You can plot the normal distribution curve with μ = 50 and σ = 10 and shade the area to the left of Z = -1.645 to represent the unusual event.
To represent an event as unusual based on a probability distribution, you can follow these steps:
Determine the mean (average) and standard deviation (SD) of the distribution. These parameters are essential for creating a normal distribution curve.
Calculate the Z-score for the probability of interest (in this case, 0.05 or 5%). The Z-score measures how many standard deviations a particular data point is from the mean. You can use the formula:
Z = (X - μ) / σ
Where:
Z is the Z-score
X is the value for which you want to find the probability
μ is the mean of the distribution
σ is the standard deviation of the distribution
Use the Z-score to find the corresponding value on the standard normal distribution table (or use a calculator or software that can provide this information).
Plot the normal distribution curve with the calculated mean and standard deviation, and shade the area representing the unusual event (in this case, the area to the left of the Z-score).

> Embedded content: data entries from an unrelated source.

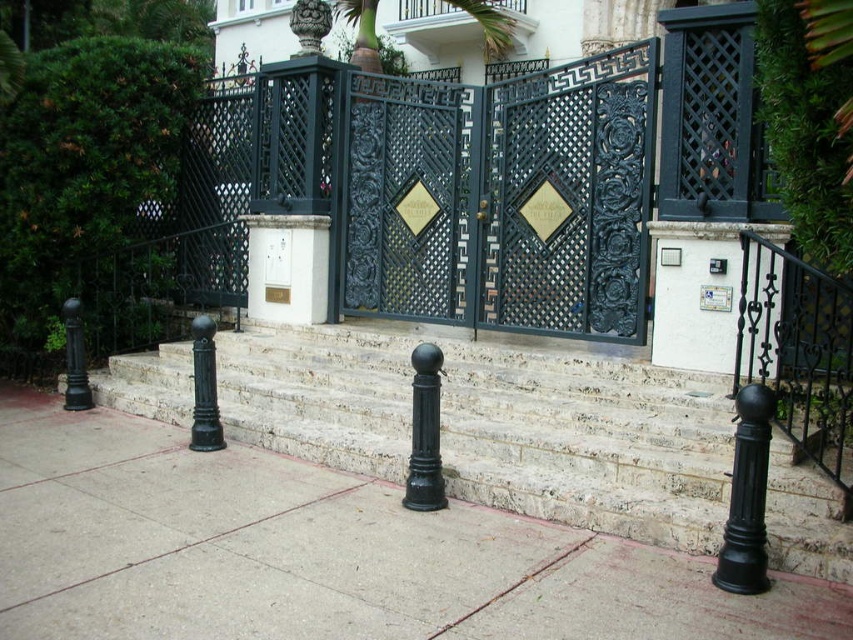 Which is behind, point (363, 269) or point (775, 278)?

Positioned behind is point (363, 269).

Measure the distance between point (408, 83) and camera.

They are 8.18 meters apart.

Where is `dark blue wrought iron gate at center`? dark blue wrought iron gate at center is located at coordinates (405, 198).

Is point (834, 540) positioned behind point (840, 404)?

No, it is not.

Is the position of white marble stairs at center less distant than that of black wrought iron railing at right?

No, white marble stairs at center is behind black wrought iron railing at right.

Who is more forward, (764, 508) or (801, 417)?

Point (764, 508) is more forward.

Where is `white marble stairs at center`? white marble stairs at center is located at coordinates (497, 420).

Is black wrought iron gate at center taller than dark blue wrought iron gate at center?

In fact, black wrought iron gate at center may be shorter than dark blue wrought iron gate at center.

Can you confirm if black wrought iron gate at center is positioned to the left of dark blue wrought iron gate at center?

Incorrect, black wrought iron gate at center is not on the left side of dark blue wrought iron gate at center.

Does point (651, 49) come farther from viewer compared to point (459, 188)?

That is False.

Identify the location of black wrought iron gate at center. The height and width of the screenshot is (640, 853). (570, 195). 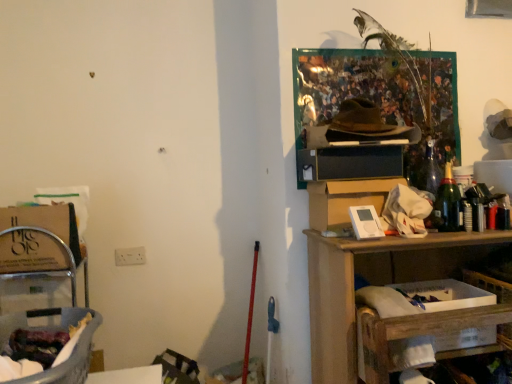 Question: Choose the correct answer: Is matte brown cardboard box at left, the 1th cardboard box viewed from the left, inside white cardboard box at lower right or outside it?

Choices:
 (A) outside
 (B) inside

Answer: (A)

Question: From the image's perspective, relative to white cardboard box at lower right, is matte brown cardboard box at left, placed as the second cardboard box when sorted from right to left, above or below?

Choices:
 (A) above
 (B) below

Answer: (A)

Question: Which object is the closest to the green glass bottle at right?

Choices:
 (A) white cardboard box at upper right, positioned as the first cardboard box in right-to-left order
 (B) translucent plastic laundry basket at lower left
 (C) wooden shelf at right
 (D) white cardboard box at lower right
 (E) matte brown cardboard box at left, placed as the second cardboard box when sorted from right to left

Answer: (A)

Question: Based on their relative distances, which object is nearer to the green glass bottle at right?

Choices:
 (A) white cardboard box at lower right
 (B) wooden shelf at right
 (C) white cardboard box at upper right, positioned as the first cardboard box in right-to-left order
 (D) matte brown cardboard box at left, the 1th cardboard box viewed from the left
 (E) translucent plastic laundry basket at lower left

Answer: (C) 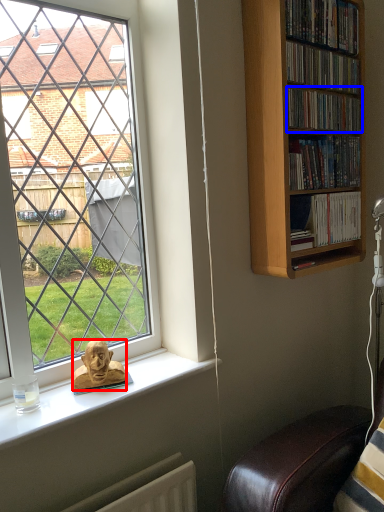 Question: Which point is further to the camera, person (highlighted by a red box) or book (highlighted by a blue box)?

Choices:
 (A) person
 (B) book

Answer: (B) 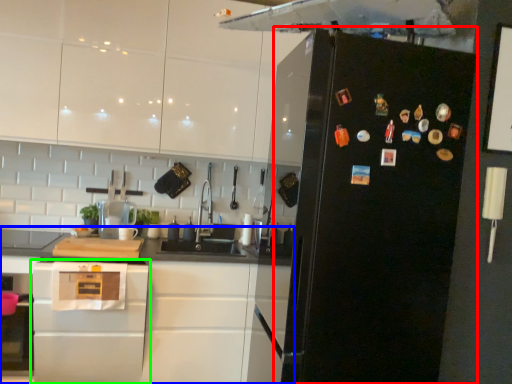 Question: Which is farther away from refrigerator (highlighted by a red box)? cabinetry (highlighted by a blue box) or home appliance (highlighted by a green box)?

Choices:
 (A) cabinetry
 (B) home appliance

Answer: (B) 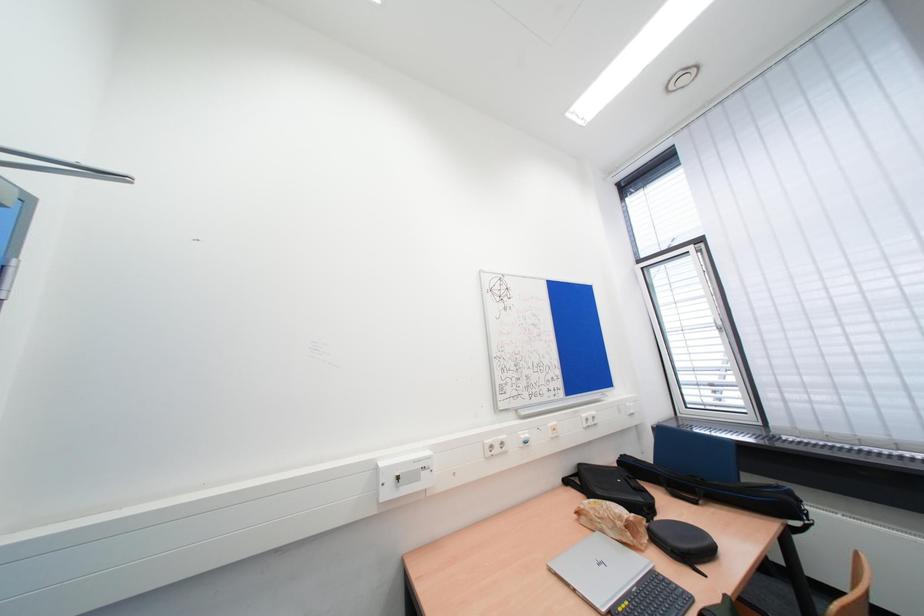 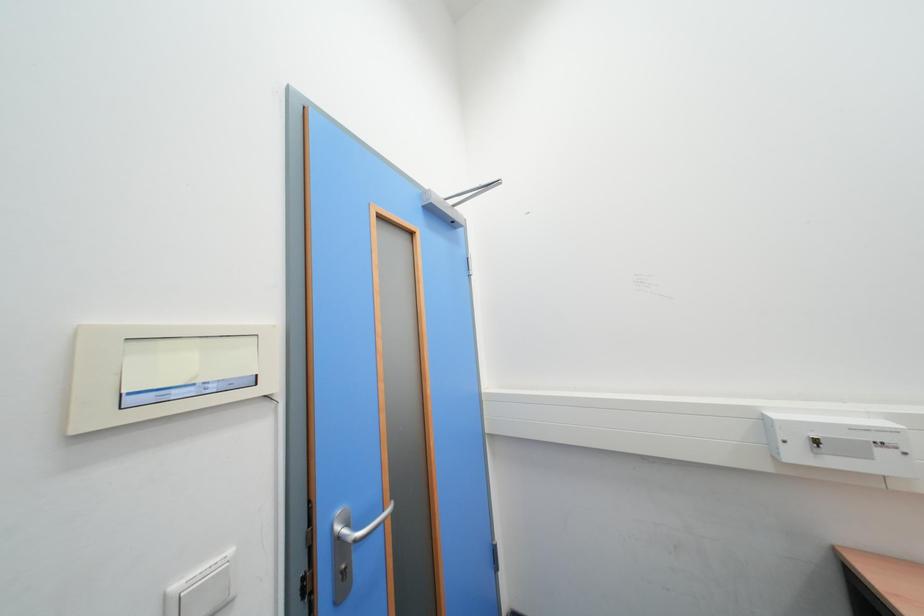 Question: The camera is either moving clockwise (left) or counter-clockwise (right) around the object. The first image is from the beginning of the video and the second image is from the end. Is the camera moving left or right when shooting the video?

Choices:
 (A) Left
 (B) Right

Answer: (B) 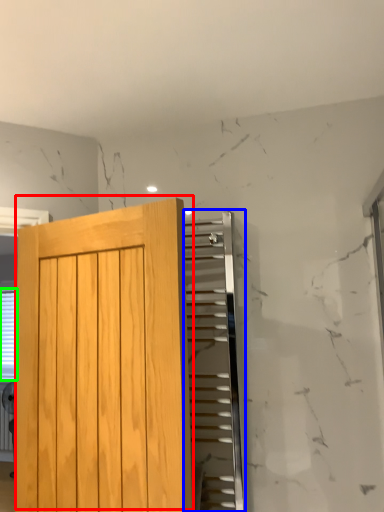 Question: Which is farther away from door (highlighted by a red box)? elevator (highlighted by a blue box) or blind (highlighted by a green box)?

Choices:
 (A) elevator
 (B) blind

Answer: (A) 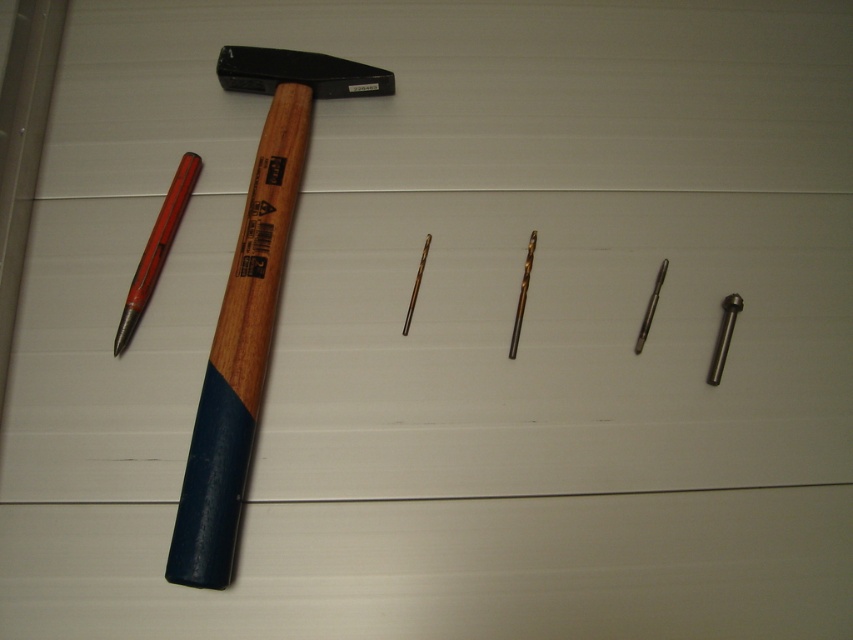 You have a small box that can only fit items wider than the red plastic pen at left. Can the wooden handle hammer at left fit into the box?

The wooden handle hammer at left is wider than the red plastic pen at left, so it cannot fit into the box designed for items wider than the pen.

You are looking at the wooden surface with the tools. There are two points marked on the surface at coordinates point (224, 422) and point (165, 225). If you were to place a small sticker on the point that is closer to you, which coordinate should you choose?

You should choose point (224, 422) because it is closer to the viewer than point (165, 225).

Where is the wooden handle hammer at left located in the image?

The wooden handle hammer at left is located at point (251, 300). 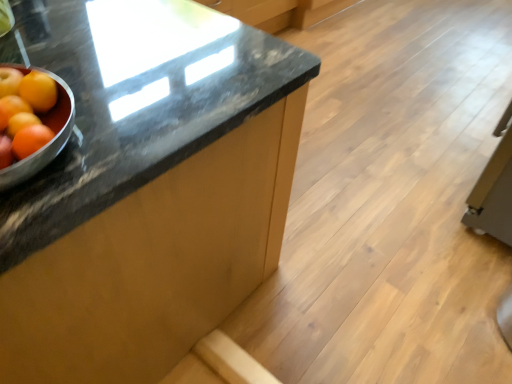 The width and height of the screenshot is (512, 384). I want to click on vacant point to the right of orange matte grapefruit at left, so click(125, 148). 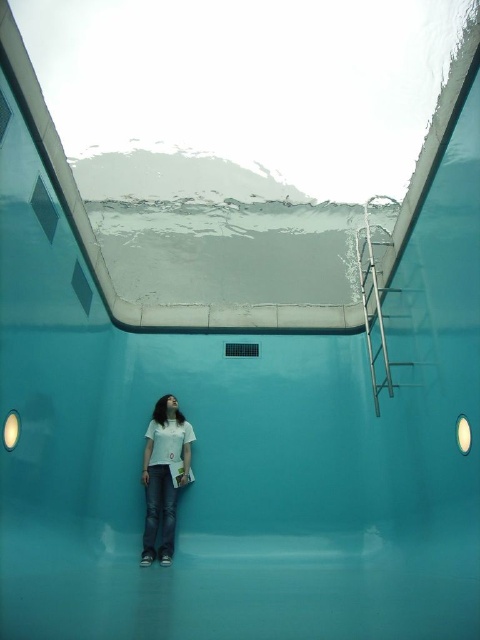 You are an interior designer assessing the space. You need to determine if the metallic silver ladder at upper right can be moved without disturbing the white matte shirt at center. Based on their positions, is this possible?

The metallic silver ladder at upper right is in front of the white matte shirt at center, so moving the ladder might require the person to step aside or move the shirt first to avoid obstruction.

You are an interior designer assessing the space. You need to determine if the metallic silver ladder at upper right can be used to reach the ceiling lights without the white matte shirt at center obstructing the path. Can you confirm if there is enough vertical clearance between them?

The metallic silver ladder at upper right is taller than the white matte shirt at center, so there should be sufficient vertical clearance for the ladder to reach the ceiling lights without obstruction from the shirt.

From the picture: You are an interior designer assessing the space. You need to determine if the metallic silver ladder at upper right can be safely accessed from the white matte shirt at center position. Is the ladder positioned above the person?

The metallic silver ladder at upper right is above the white matte shirt at center, so yes, the ladder is positioned above the person.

Let's assume a hypothetical example:
Mean (μ): 50
Standard Deviation (σ): 10
Probability for unusual event (p): 0.05
First, calculate the Z-score:
Z = (X - μ) / σ
Z = (X - 50) / 10
Now, set Z equal to the Z-score corresponding to a 5% probability (from a standard normal distribution table or calculator):
Z ≈ -1.645
The shaded area to the left of Z = -1.645 represents the unusual event with a probability of 5% or less.